Does My Homeowners Insurance Cover Termite Damage?
Termites can do terrible damage to your home. Find out when and if your homeowners insurance policy protects your house from termite damage.
In general, home insurance doesn't cover termite damage. Damage to your home due to other birds, rodents, or vermin, or other insects is also excluded. However, there may be some cases where coverage is available for termite damage.
This article touches on when termite damage is or isn’t covered by insurance, how to get coverage, and how to prevent damage.
When is Termite Damage Covered by Homeowners Insurance?
If termite damage causes a collapse in your home, home insurance may cover the damage. However, the termite damage must be hidden. For example, termite damage out of sight behind a wall could qualify.
If the damage that caused the collapse is visible, neither the collapse nor the termite damage will be covered. If the termite damage that causes a collapse is hidden, your homeowners insurance policy will likely cover the damage from the collapse but not the termite damage.
Similarly, if termites chew your home’s wiring and cause a fire, the fire claim may be covered but the termite damage would not.
Why Don’t Insurers Cover All Termite Damage?
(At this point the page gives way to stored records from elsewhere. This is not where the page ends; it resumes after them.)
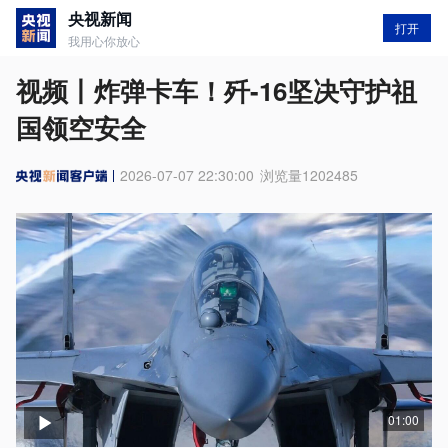
央视新闻
打开
我用心你放心
视频丨炸弹卡车！歼-16坚决守护祖
国领空安全
2026-07-07 22:30:00
浏览量
1202485
01:00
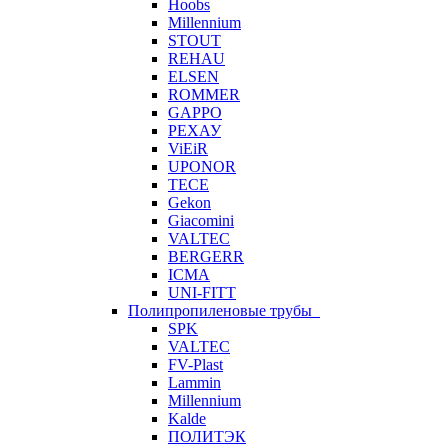
Hoobs
Millennium
STOUT
REHAU
ELSEN
ROMMER
GAPPO
РЕХАУ
ViEiR
UPONOR
TECE
Gekon
Giacomini
VALTEC
BERGERR
ICMA
UNI-FITT
Полипропиленовые трубы
SPK
VALTEC
FV-Plast
Lammin
Millennium
Kalde
ПОЛИТЭК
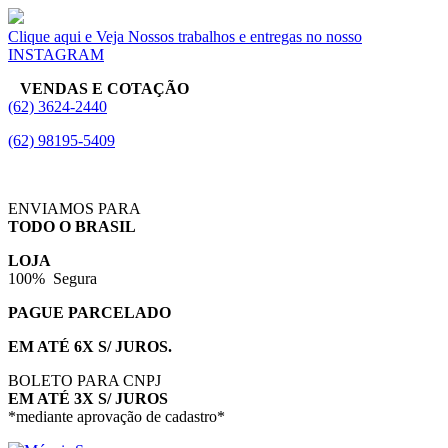
Clique aqui e Veja Nossos trabalhos e entregas no nosso
INSTAGRAM
VENDAS E COTAÇÃO
(62) 3624-2440
(62) 98195-5409
ENVIAMOS PARA
TODO O BRASIL
LOJA
100% Segura
PAGUE PARCELADO
EM ATÉ 6X S/ JUROS.
BOLETO PARA CNPJ
EM ATÉ 3X S/ JUROS
*mediante aprovação de cadastro*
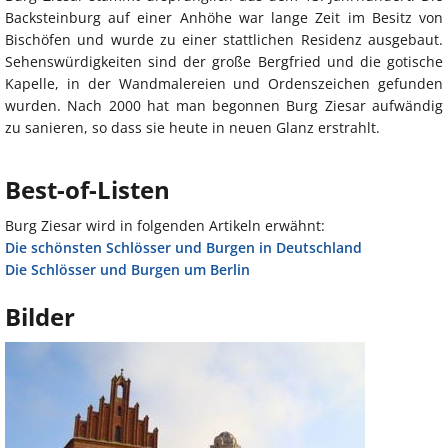
Backsteinburg auf einer Anhöhe war lange Zeit im Besitz von
Bischöfen und wurde zu einer stattlichen Residenz ausgebaut.
Sehenswürdigkeiten sind der große Bergfried und die gotische
Kapelle, in der Wandmalereien und Ordenszeichen gefunden
wurden. Nach 2000 hat man begonnen Burg Ziesar aufwändig
zu sanieren, so dass sie heute in neuen Glanz erstrahlt.
Best-of-Listen
Burg Ziesar wird in folgenden Artikeln erwähnt:
Die schönsten Schlösser und Burgen in Deutschland
Die Schlösser und Burgen um Berlin
Bilder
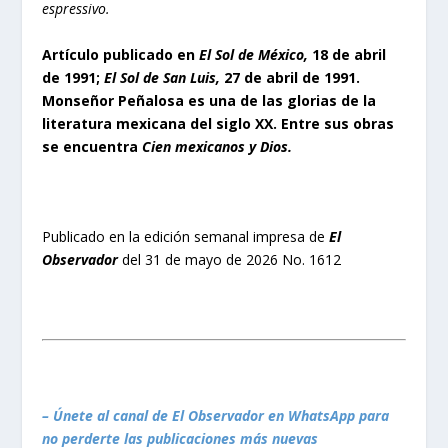
espressivo.
Artículo publicado en
El Sol de México,
18 de abril
de 1991;
El Sol de San Luis,
27 de abril de 1991.
Monseñor Peñalosa es una de las glorias de la
literatura mexicana del siglo XX. Entre sus obras
se encuentra
Cien mexicanos y Dios.
Publicado en la edición semanal impresa de
El
Observador
del 31 de mayo de 2026 No. 1612
– Únete al canal de El Observador en WhatsApp para
no perderte las publicaciones más nuevas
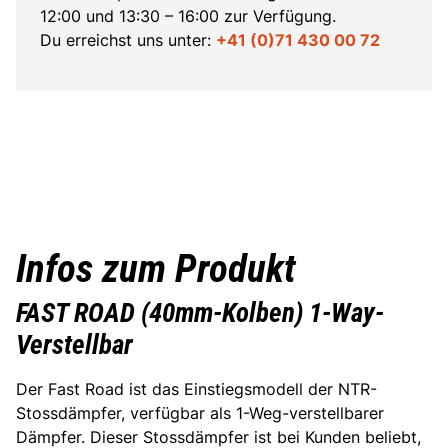
12:00 und 13:30 – 16:00 zur Verfügung.
Du erreichst uns unter:
+41 (0)71 430 00 72
Infos zum Produkt
FAST ROAD (40mm-Kolben) 1-Way-
Verstellbar
Der Fast Road ist das Einstiegsmodell der NTR-
Stossdämpfer, verfügbar als 1-Weg-verstellbarer
Dämpfer. Dieser Stossdämpfer ist bei Kunden beliebt,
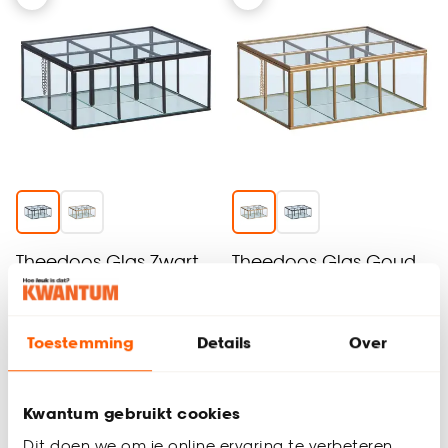
Theedoos Glas Zwart
Theedoos Glas Goud
4.5
(
21
)
4.7
(
17
)
Toestemming
Details
Over
12.
12.
50
50
Kwantum gebruikt cookies
Binnen 2-3 werkdagen bezorgd
Binnen 2-3 werkdagen bezorgd
Dit doen we om je online ervaring te verbeteren.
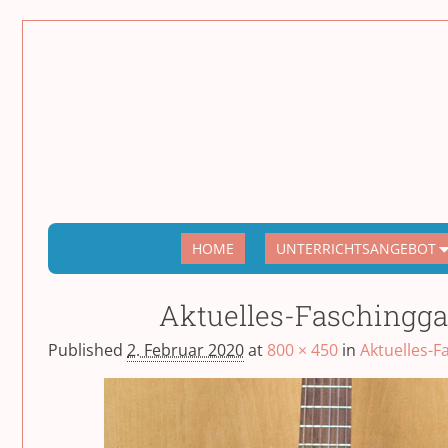
HOME
UNTERRICHTSANGEBOT
Aktuelles-Faschingga
Published
2. Februar 2020
at
800 × 450
in
Aktuelles-F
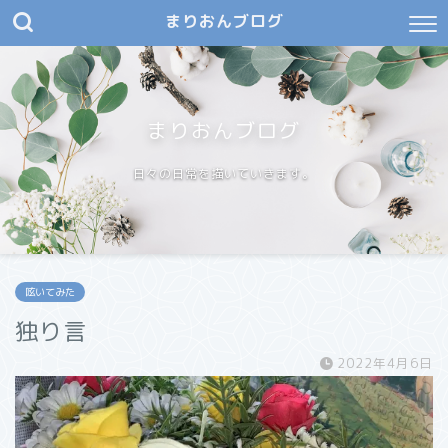
まりおんブログ
まりおんブログ
日々の日常を描いていきます。
呟いてみた
独り言
2022年4月6日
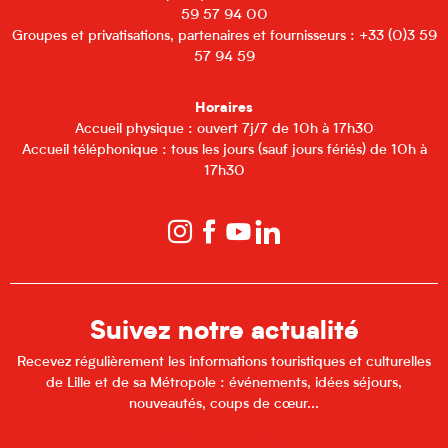
59 57 94 00
Groupes et privatisations, partenaires et fournisseurs : +33 (0)3 59
57 94 59
Horaires
Accueil physique : ouvert 7j/7 de 10h à 17h30
Accueil téléphonique : tous les jours (sauf jours fériés) de 10h à
17h30
Suivez notre actualité
Recevez régulièrement les informations touristiques et culturelles
de Lille et de sa Métropole : événements, idées séjours,
nouveautés, coups de cœur...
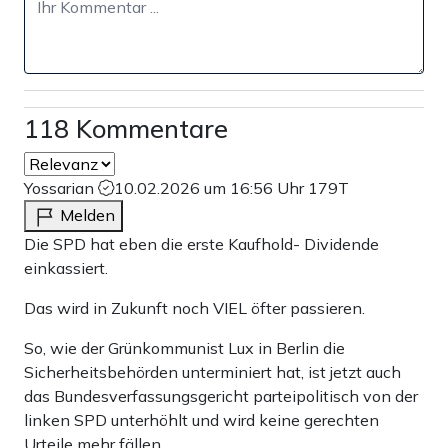
118 Kommentare
Yossarian
10.02.2026 um 16:56 Uhr
179T
Melden
Die SPD hat eben die erste Kaufhold- Dividende
einkassiert.
Das wird in Zukunft noch VIEL öfter passieren.
So, wie der Grünkommunist Lux in Berlin die
Sicherheitsbehörden unterminiert hat, ist jetzt auch
das Bundesverfassungsgericht parteipolitisch von der
linken SPD unterhöhlt und wird keine gerechten
Urteile mehr fällen.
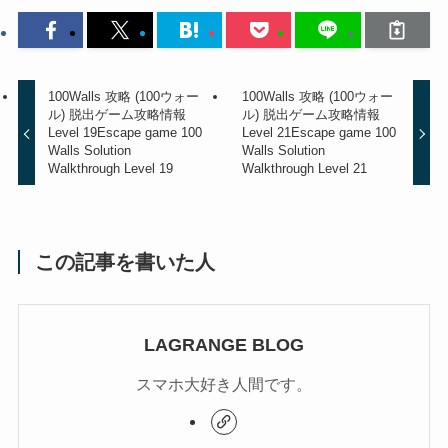
100Walls 攻略 (100ウォー
100Walls 攻略 (100ウォー
ル) 脱出ゲーム攻略情報
ル) 脱出ゲーム攻略情報
Level 19
Escape game 100
Level 21
Escape game 100
Walls Solution
Walls Solution
Walkthrough Level 19
Walkthrough Level 21
この記事を書いた人
LAGRANGE BLOG
スマホ大好き人間です。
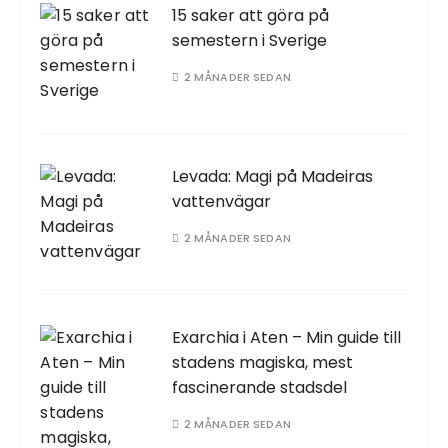
15 saker att göra på
semestern i Sverige
2 MÅNADER SEDAN
Levada: Magi på Madeiras
vattenvägar
2 MÅNADER SEDAN
Exarchia i Aten – Min guide till
stadens magiska, mest
fascinerande stadsdel
2 MÅNADER SEDAN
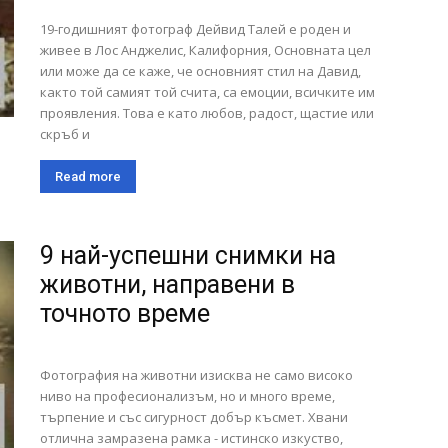
19-годишният фотограф Дейвид Талей е роден и
живее в Лос Анджелис, Калифорния, Основната цел
или може да се каже, че основният стил на Давид,
както той самият той счита, са емоции, всичките им
проявления. Това е като любов, радост, щастие или
скръб и
Read more
9 най-успешни снимки на
животни, направени в
точното време
Фотография на животни изисква не само високо
ниво на професионализъм, но и много време,
търпение и със сигурност добър късмет. Хвани
отлична замразена рамка - истинско изкуство,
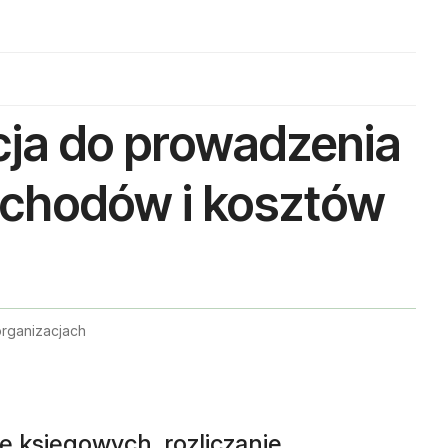
cja do prowadzenia
ychodów i kosztów
rganizacjach
ę księgowych, rozliczanie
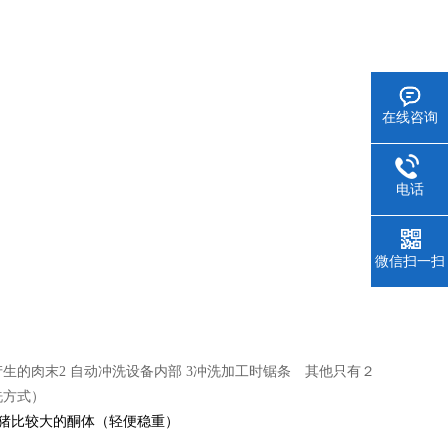
在线咨询
电话
微信扫一扫
生的肉末2 自动冲洗设备内部 3冲洗加工时锯条 其他只有２
洗方式）
生猪比较大的酮体（轻便稳重）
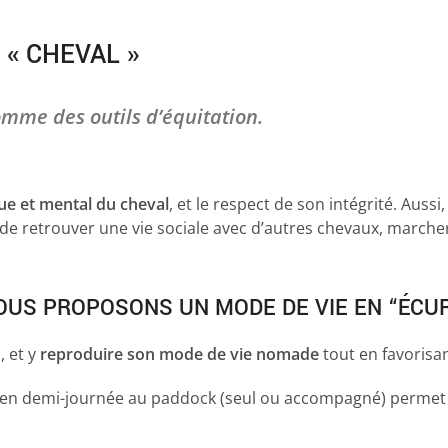
« CHEVAL »
omme des outils d’équitation.
que et mental du cheval
, et le respect de son intégrité. Aussi,
de retrouver une vie sociale avec d’autres chevaux, marcher
OUS PROPOSONS UN MODE DE VIE EN “ÉCURI
, et y
reproduire son mode de vie nomade
tout en favorisan
 en demi-journée au paddock (seul ou accompagné) permet à 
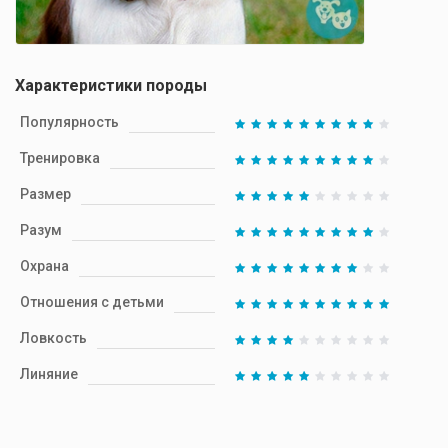
Характеристики породы
Популярность
Тренировка
Размер
Разум
Охрана
Отношения с детьми
Ловкость
Линяние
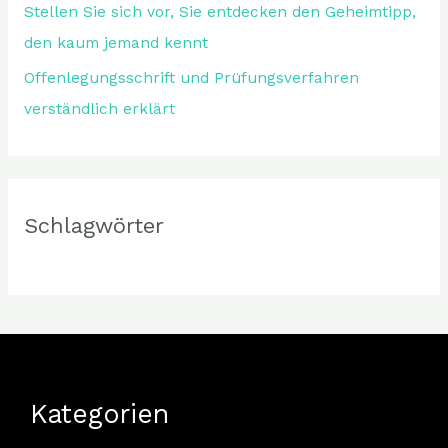
Stellen Sie sich vor, Sie entdecken den Geheimtipp,
den kaum jemand kennt
Offenlegungsschrift und Prüfungsverfahren
verständlich erklärt
Schlagwörter
Kategorien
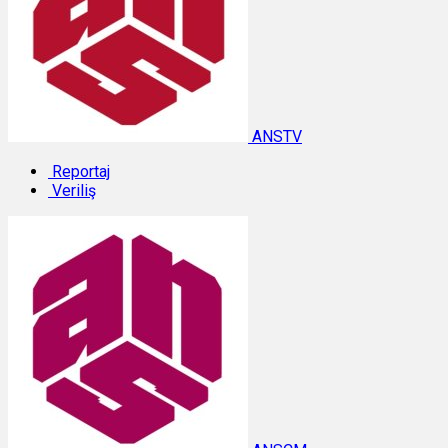
ANSTV
Reportaj
Veriliş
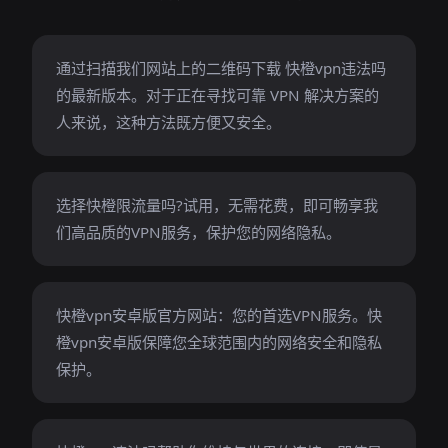
通过扫描我们网站上的二维码下载 快橙vpn违法吗
的最新版本。对于正在寻找可靠 VPN 解决方案的
人来说，这种方法既方便又安全。
选择快橙限流量吗?试用，无需花费，即可畅享我
们高品质的VPN服务，保护您的网络隐私。
快橙vpn安卓版官方网站：您的首选VPN服务。快
橙vpn安卓版保障您全球范围内的网络安全和隐私
保护。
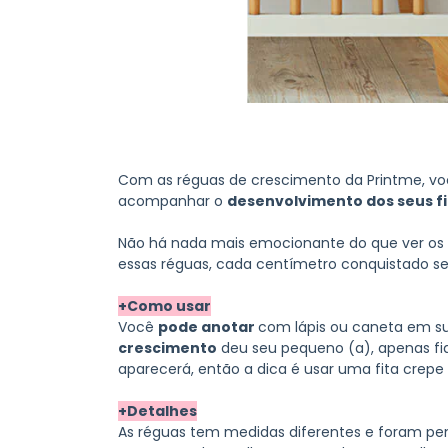
Com as réguas de crescimento da Printme, vo
acompanhar o
desenvolvimento dos seus fi
Não há nada mais emocionante do que ver os 
essas réguas, cada centímetro conquistado s
+Como usar
Você
pode anotar
com lápis ou caneta em su
crescimento
deu seu pequeno (a), apenas fiq
aparecerá, então a dica é usar uma fita crep
+Detalhes
As réguas tem medidas diferentes e foram pen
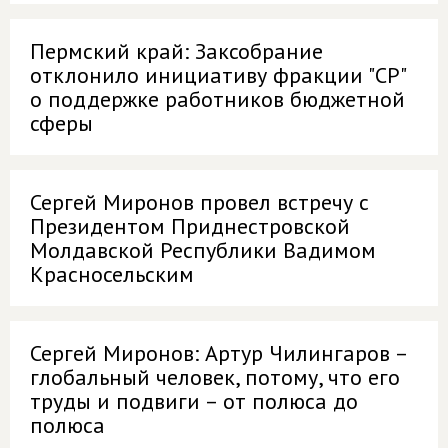
Пермский край: Заксобрание
отклонило инициативу фракции "СР"
о поддержке работников бюджетной
сферы
Сергей Миронов провел встречу с
Президентом Приднестровской
Молдавской Республики Вадимом
Красносельским
Сергей Миронов: Артур Чилингаров –
глобальный человек, потому, что его
труды и подвиги – от полюса до
полюса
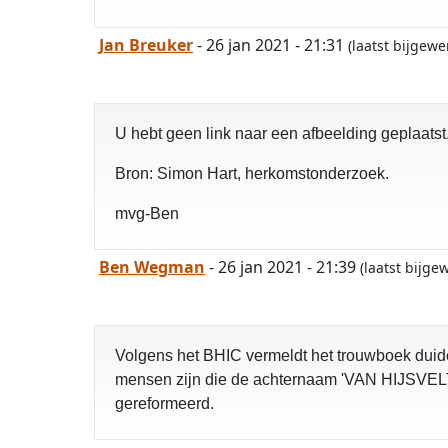
Jan Breuker
- 26 jan 2021 - 21:31
(laatst bijgew
U hebt geen link naar een afbeelding geplaatst.
Bron: Simon Hart, herkomstonderzoek.
mvg-Ben
Ben Wegman
- 26 jan 2021 - 21:39
(laatst bijge
Volgens het BHIC vermeldt het trouwboek duidel
mensen zijn die de achternaam 'VAN HIJSVELT'
gereformeerd.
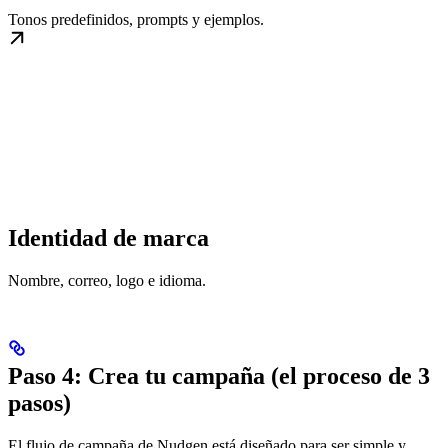
Tonos predefinidos, prompts y ejemplos.
Identidad de marca
Nombre, correo, logo e idioma.
Paso 4: Crea tu campaña (el proceso de 3
pasos)
El flujo de campaña de Nudgen está diseñado para ser simple y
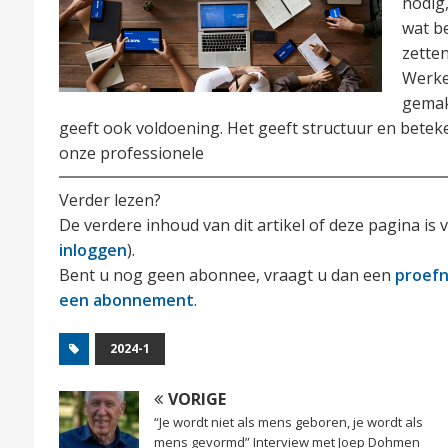
nodig
wat be
zetten
Werken
gemakk
geeft ook voldoening. Het geeft structuur en beteke
onze professionele
Verder lezen?
De verdere inhoud van dit artikel of deze pagina 
inloggen
).
Bent u nog geen abonnee, vraagt u dan een
proef
een abonnement
.
2024-1
VORIGE
“Je wordt niet als mens geboren, je wordt als
mens gevormd” Interview met Joep Dohmen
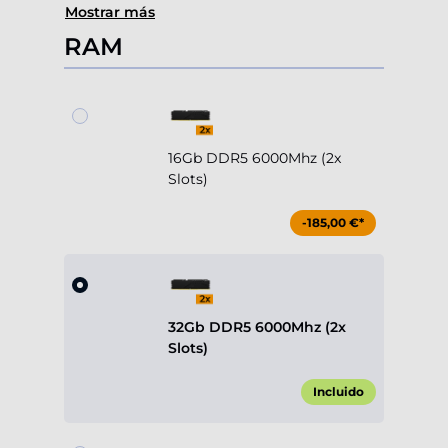
Mostrar más
RAM
16Gb DDR5 6000Mhz (2x
Slots)
-185,00 €*
32Gb DDR5 6000Mhz (2x
Slots)
Incluido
Insurers view termites and small critters as a maintenance issue that is usually preventable. Termite colonies take three to five years to mature and cause an infestation. It takes a similar amount of time for major damage to occur to a building. In other words, it’s not a sudden event.
While termites are difficult to spot, there are warning signs that occur before termites cause expensive damage. Insurance companies believe it’s the responsibility of the homeowner to notice these signs. But the early signs of termites can be easy to miss for many homeowners. That makes regular termite inspections a must in some areas.
Most of the coverages on a homeowners insurance policy cover sudden and accidental damage. Termite damage or damage from similar insects like carpenter ants or carpenter bees is a gradual event. It’s typically accompanied by some warning signs of insect activity. Gradual damage to your home, whether due to insects, a leaky pipe, or a leaky roof, is usually not covered by a standard home insurance policy. Insurers believe these types of gradual damages are a maintenance and upkeep issue.
It’s also difficult or even impossible to know when termite damage occurred. Did termites cause damage ten years ago or ten months ago? It can be impossible to know when the damage occurred or if you were eve insured under their policy at the time. Because of this, insurers naturally shy away from providing coverage for insect damage.
Are There Any Termite Insurance Companies?
Some home insurance policies can cover damage due to wood boring insects. But these policies can be hard to find and may come with other tradeoffs. A more common option is a contract with a pest treatment company for regular inspections and treatments to your home. These termite contracts come as two main types of bonds. Your contract may specify that the company will simply treat your home for termites. Or it may provide coverage for damage that occurs after your home has been treated. As with all contracts, it’s important to read the fine print to understand the coverage and exclusions.
How to Prevent Termite Damage
Treating your home for termites is a job for professionals. A trained eye is more efficient and some of the treatments for termites must be handled with care. There are over 40 types of termite species in the US and effective treatment can vary depending on the type of termites causing the damage.
Many termite species are subterranean termites, the type responsible for most damage to homes. As the name suggests, these termites live underground. Subterranean termites build mud tubes to travel from the nest to food sources like logs, wood fences, and homes. On a home, you might notice mud tunnels running up the foundation of your home and then disappearing beneath the siding or under a piece of exposed wood. Mud tubes are just one of several possible signs of termite activity.
Termites also swarm during warm weather months looking for a new nest. If you see termites swarming, this isn’t necessarily a cause for alarm – unless they are swarming from under your home or an area close to your home.
Here are some steps you can take to make your home safer from termites:
- Seal holes or gaps around your home’s exterior. This might include gaps around pipes, holes in screens, and gaps or cracks in your home’s foundation.
- Remove food sources near your home. Termites eat wood, but more specifically, they eat cellulose. This includes paper, boxes, leaves, tree debris, mulch, and wood itself. Any of these cellulose sources can be an attraction for termites.
- Control moisture in your home. Damp wood is more attractive to many types of termites. Areas where wood, drywall, or plaster in your home are damp can invite unwanted guests. Repair leaky windows or plumbing drips to keep wood from becoming wet. Consider using a dehumidifier in the basement to control moisture.
- Check your gutters frequently and clear clogs before storms. Direct downspouts away from your home to prevent pooling and reduce the chances of water entering your home, which can lead to damp wood.
- Inspect firewood and lumber. Both firewood and lumber can have termites inside the wood. Check for any insect activity before bringing wood into your home.
As with many things in life, prevention is the best cure for termites. Consider hiring a reputable pest company that provides periodic termite inspections and treatments as needed. Your homeowners insurance won’t cover termite damage and your home’s safety is too important to leave to chance.